Paper Accepted At NAACL21

We are very pleased to announce that our group got a papera accepted for presentation at NAACL21. The North American Chapter of the Association for Computational Linguistics (NAACL) provides a regional focus for members of the Association for Computational Linguistics (ACL) in North America as well as in Central and South America, organizes annual conferences, promotes cooperation and information exchange among related scientific and professional societies, encourages and facilitates ACL membership by people and institutions in the Americas, and provides a source of information on regional activities for the ACL Executive Committee.

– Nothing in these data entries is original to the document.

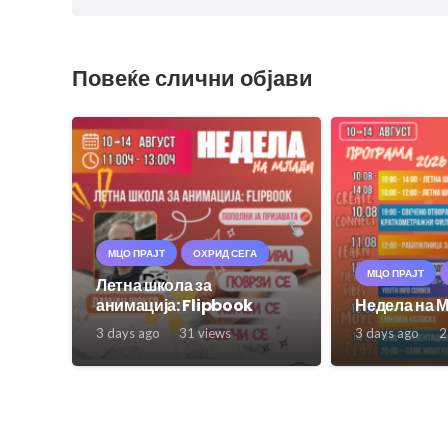
Повеќе слични објави
МЦО ПРАЈТ
ОХРИД СЕГА
МЦО ПРАЈТ
Летна школа за
анимација: Flipbook
Недела на 
3 days ago
31
views
3 days ago
2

Here is the abstract and the link to the paper:

Temporal Knowledge Graph Completion using a Linear Temporal Regularizer and Multivector Embeddings
By Chengjin Xu, Yung-Yu Chen, Mojtaba Nayyeri, and Jens Lehmann.
Abstract Representation learning approaches for knowledge graphs have been mostly designed for static data. However, many knowledge graphs involve evolving data, e.g., the fact (The President of the United States is Barack Obama) is valid only from 2009 to 2017. This introduces important challenges for knowledge representation learning since the knowledge graphs change over time. In this paper, we present a novel time-aware knowledge graph embedding approach, TeLM, which performs 4th-order tensor factorization of a Temporal knowledge graph using a Linear temporal regularizer and Multivector embeddings. Moreover, we investigate the effect of the temporal dataset’s time granularity on temporal knowledge graph completion. Experimental results demonstrate that our proposed models trained with the linear temporal regularizer achieve state-of-the-art performances on link prediction over four well-established temporal knowledge graph completion benchmarks.

Paper Accepted At KEOD21

We are very pleased to announce that our group got a paper accepted for presentation at KEOD21 (International Conference on Knowledge Engineering and Ontology Development). KEOD aims at becoming a major meeting point for researchers and practitioners interested in the study and development of methodologies and technologies for Knowledge Engineering and Ontology Development.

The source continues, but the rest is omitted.